AIM OF THE EXERCISE -> Take the entries below and print only the lines from the one with "ผลการใช้พลังงานในระบบ e-report ของอบ" through the one with "รายงานการกำกับติดตามการใช้จ่ายงบ", exactly as they stand, both ends included.
☆ ☆ ☆ ☆ ☆ ☆ ☆
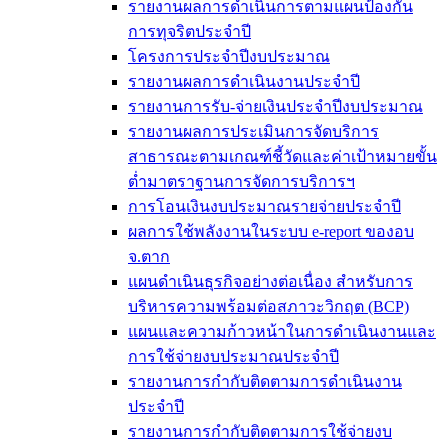
รายงานผลการดำเนินการตามแผนป้องกัน
การทุจริตประจำปี
โครงการประจำปีงบประมาณ
รายงานผลการดำเนินงานประจำปี
รายงานการรับ-จ่ายเงินประจำปีงบประมาณ
รายงานผลการประเมินการจัดบริการ
สาธารณะตามเกณฑ์ชี้วัดและค่าเป้าหมายขั้น
ต่ำมาตราฐานการจัดการบริการฯ
การโอนเงินงบประมาณรายจ่ายประจำปี
ผลการใช้พลังงานในระบบ e-report ของอบ
จ.ตาก
แผนดำเนินธุรกิจอย่างต่อเนื่อง สำหรับการ
บริหารความพร้อมต่อสภาวะวิกฤต (BCP)
แผนและความก้าวหน้าในการดำเนินงานและ
การใช้จ่ายงบประมาณประจำปี
รายงานการกำกับติดตามการดำเนินงาน
ประจำปี
รายงานการกำกับติดตามการใช้จ่ายงบ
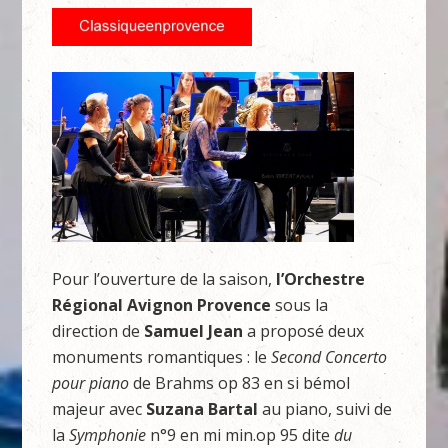
Pour l’ouverture de la saison,
l’Orchestre
Régional Avignon Provence
sous la
direction de
Samuel Jean
a proposé deux
monuments romantiques : le
Second Concerto
pour piano
de Brahms op 83 en si bémol
majeur avec
Suzana Bartal
au piano, suivi de
la
Symphonie
n°9 en mi min.op 95 dite
du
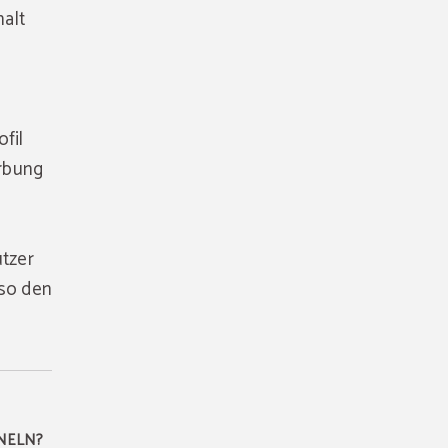
halt
fil
erbung
utzer
 so den
NELN?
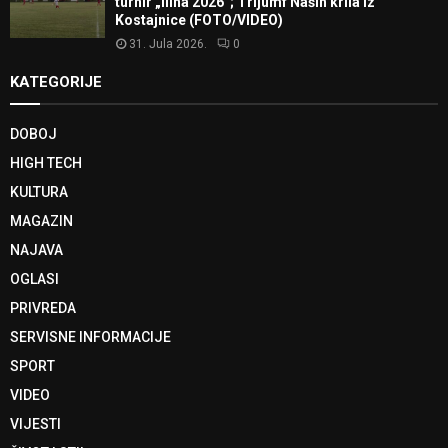
turnir „Ilina 2026“; Trijumf Naših krila iz
Kostajnice (FOTO/VIDEO)
31. Jula 2026.
0
KATEGORIJE
DOBOJ
HIGH TECH
KULTURA
MAGAZIN
NAJAVA
OGLASI
PRIVREDA
SERVISNE INFORMACIJE
SPORT
VIDEO
VIJESTI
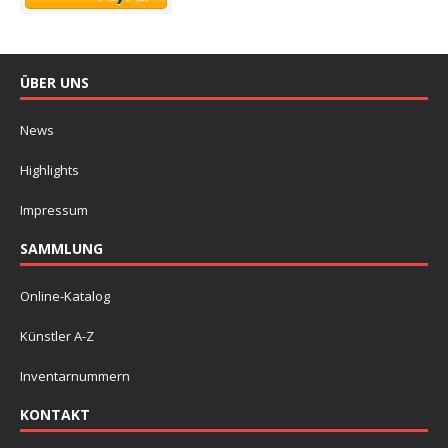
ÜBER UNS
News
Highlights
Impressum
SAMMLUNG
Online-Katalog
Künstler A-Z
Inventarnummern
KONTAKT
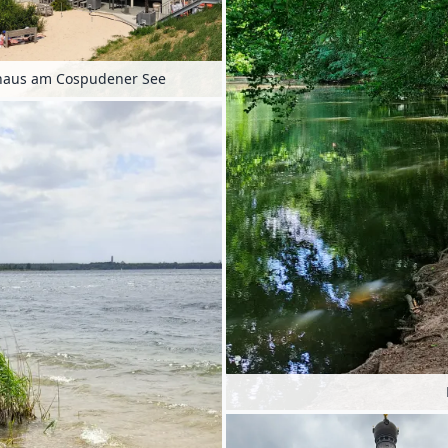
haus am Cospudener See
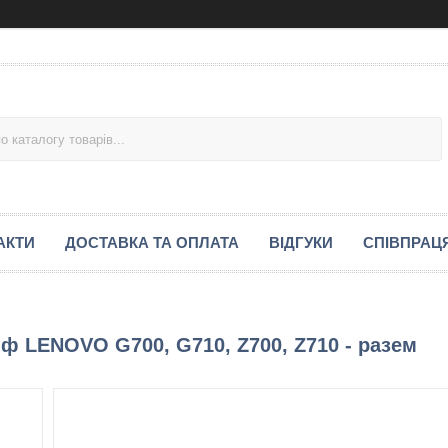
АКТИ
ДОСТАВКА ТА ОПЛАТА
ВІДГУКИ
СПІВПРАЦ
ф LENOVO G700, G710, Z700, Z710 - разем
☆ ☆ ☆ ☆ ☆ ☆ ☆
ANSWER TO THIS EXERCISE ->
ผลการใช้พลังงานในระบบ e-report ของอบ
จ.ตาก
แผนดำเนินธุรกิจอย่างต่อเนื่อง สำหรับการ
บริหารความพร้อมต่อสภาวะวิกฤต (BCP)
แผนและความก้าวหน้าในการดำเนินงานและ
การใช้จ่ายงบประมาณประจำปี
รายงานการกำกับติดตามการดำเนินงาน
ประจำปี
รายงานการกำกับติดตามการใช้จ่ายงบ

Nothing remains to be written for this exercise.